▶ _Requirement_: Copy, word for word, the lines of the listing below from the line with "prestations" up to and including the line with "Realizar ejercicio físico de manera regular". Drop the pictures.

▶ _Extracted material_:
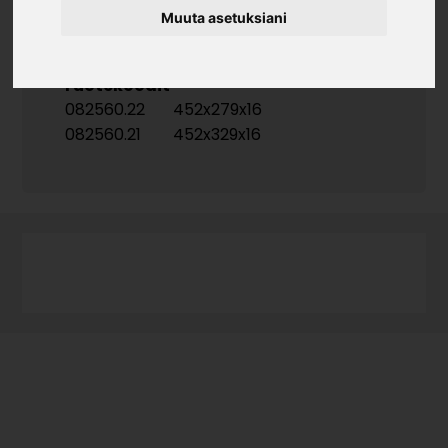
Muuta asetuksiani
Tuotekoodit
082560.22
452x279x16
082560.21
452x329x16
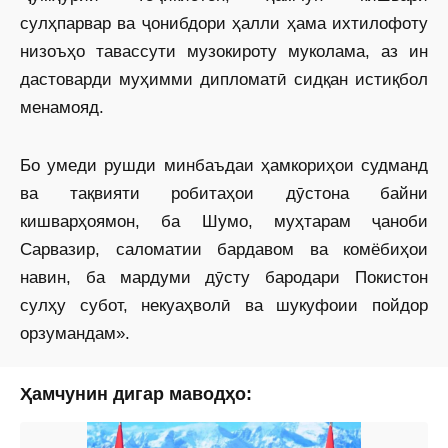
сулҳпарвар ва ҷонибдори ҳалли ҳама ихтилофоту
низоъҳо тавассути музокироту муколама, аз ин
дастоварди муҳимми дипломатӣ сидқан истиқбол
менамояд.
Бо умеди рушди минбаъдаи ҳамкориҳои судманд
ва тақвияти робитаҳои дӯстона байни
кишварҳоямон, ба Шумо, муҳтарам ҷаноби
Сарвазир, саломатии бардавом ва комёбиҳои
навин, ба мардуми дӯсту бародари Покистон
сулҳу субот, некуаҳволӣ ва шукуфоии пойдор
орзумандам».
Ҳамчунин дигар маводҳо:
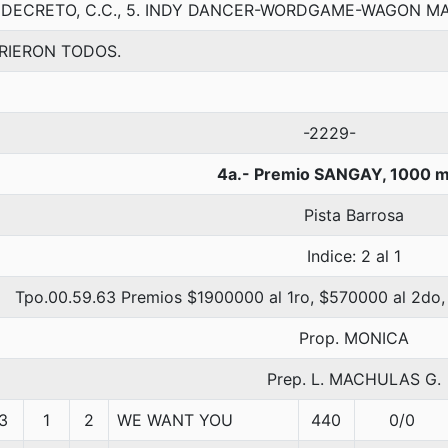
 DECRETO, C.C., 5. INDY DANCER-WORDGAME-WAGON M
RIERON TODOS.
-2229-
4a.- Premio SANGAY, 1000 m
Pista Barrosa
Indice: 2 al 1
Tpo.00.59.63 Premios $1900000 al 1ro, $570000 al 2do,
Prop. MONICA
Prep. L. MACHULAS G.
3
1
2
WE WANT YOU
440
0/0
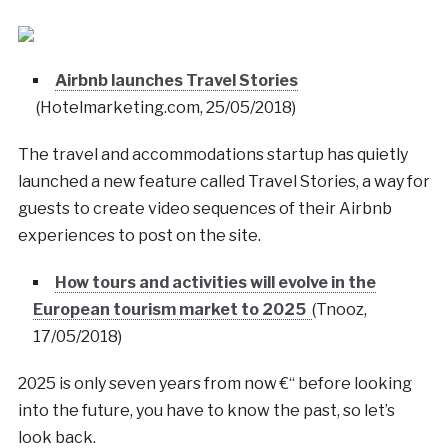
Airbnb launches Travel Stories
(Hotelmarketing.com, 25/05/2018)
The travel and accommodations startup has quietly
launched a new feature called Travel Stories, a way for
guests to create video sequences of their Airbnb
experiences to post on the site.
How tours and activities will evolve in the
European tourism market to 2025
(Tnooz,
17/05/2018)
2025 is only seven years from now €“ before looking
into the future, you have to know the past, so let’s
look back.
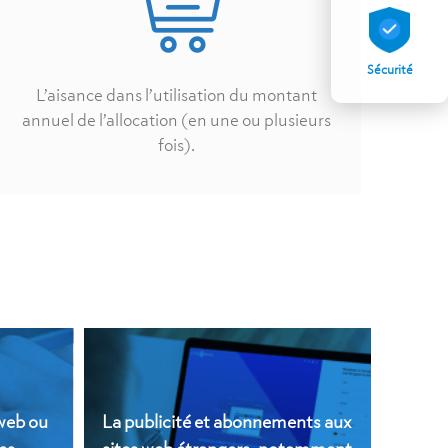
Sécurité
L’aisance dans l’utilisation du montant
annuel de l’allocation (en une ou plusieurs
fois).
web ou
La publicité et abonnements aux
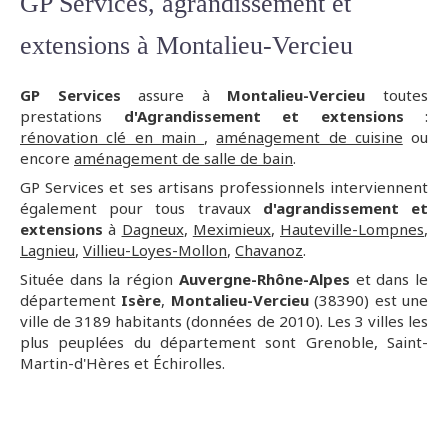
GP Services, agrandissement et
extensions à Montalieu-Vercieu
GP Services
assure à
Montalieu-Vercieu
toutes
prestations
d'Agrandissement et extensions
:
rénovation clé en main
,
aménagement de cuisine
ou
encore
aménagement de salle de bain
.
GP Services et ses artisans professionnels interviennent
également pour tous travaux
d'agrandissement et
extensions
à
Dagneux
,
Meximieux
,
Hauteville-Lompnes
,
Lagnieu
,
Villieu-Loyes-Mollon
,
Chavanoz
.
Située dans la région
Auvergne-Rhône-Alpes
et dans le
département
Isère
,
Montalieu-Vercieu
(38390) est une
ville de 3189 habitants (données de 2010). Les 3 villes les
plus peuplées du département sont Grenoble, Saint-
Martin-d'Hères et Échirolles.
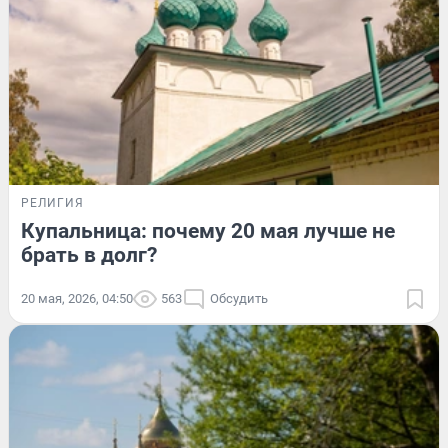
РЕЛИГИЯ
Купальница: почему 20 мая лучше не
брать в долг?
20 мая, 2026, 04:50
563
Обсудить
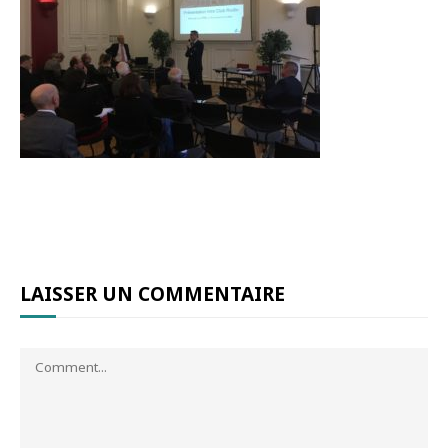
LAISSER UN COMMENTAIRE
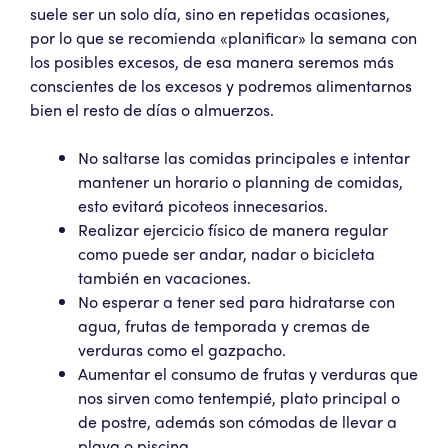
suele ser un solo día, sino en repetidas ocasiones,
por lo que se recomienda «planificar» la semana con
los posibles excesos, de esa manera seremos más
conscientes de los excesos y podremos alimentarnos
bien el resto de días o almuerzos.
No saltarse las comidas principales e intentar
mantener un horario o planning de comidas,
esto evitará picoteos innecesarios.
Realizar ejercicio físico de manera regular
como puede ser andar, nadar o bicicleta
también en vacaciones.
No esperar a tener sed para hidratarse con
agua, frutas de temporada y cremas de
verduras como el gazpacho.
Aumentar el consumo de frutas y verduras que
nos sirven como tentempié, plato principal o
de postre, además son cómodas de llevar a
playa o piscina.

▶ _Task solution_:
prestations
d'Agrandissement et extensions
:
rénovation clé en main
,
aménagement de cuisine
ou
encore
aménagement de salle de bain
.
GP Services et ses artisans professionnels interviennent
également pour tous travaux
d'agrandissement et
extensions
à
Dagneux
,
Meximieux
,
Hauteville-Lompnes
,
Lagnieu
,
Villieu-Loyes-Mollon
,
Chavanoz
.
Située dans la région
Auvergne-Rhône-Alpes
et dans le
département
Isère
,
Montalieu-Vercieu
(38390) est une
ville de 3189 habitants (données de 2010). Les 3 villes les
plus peuplées du département sont Grenoble, Saint-
Martin-d'Hères et Échirolles.
РЕЛИГИЯ
Купальница: почему 20 мая лучше не
брать в долг?
20 мая, 2026, 04:50
563
Обсудить
LAISSER UN COMMENTAIRE
suele ser un solo día, sino en repetidas ocasiones,
por lo que se recomienda «planificar» la semana con
los posibles excesos, de esa manera seremos más
conscientes de los excesos y podremos alimentarnos
bien el resto de días o almuerzos.
No saltarse las comidas principales e intentar
mantener un horario o planning de comidas,
esto evitará picoteos innecesarios.
Realizar ejercicio físico de manera regular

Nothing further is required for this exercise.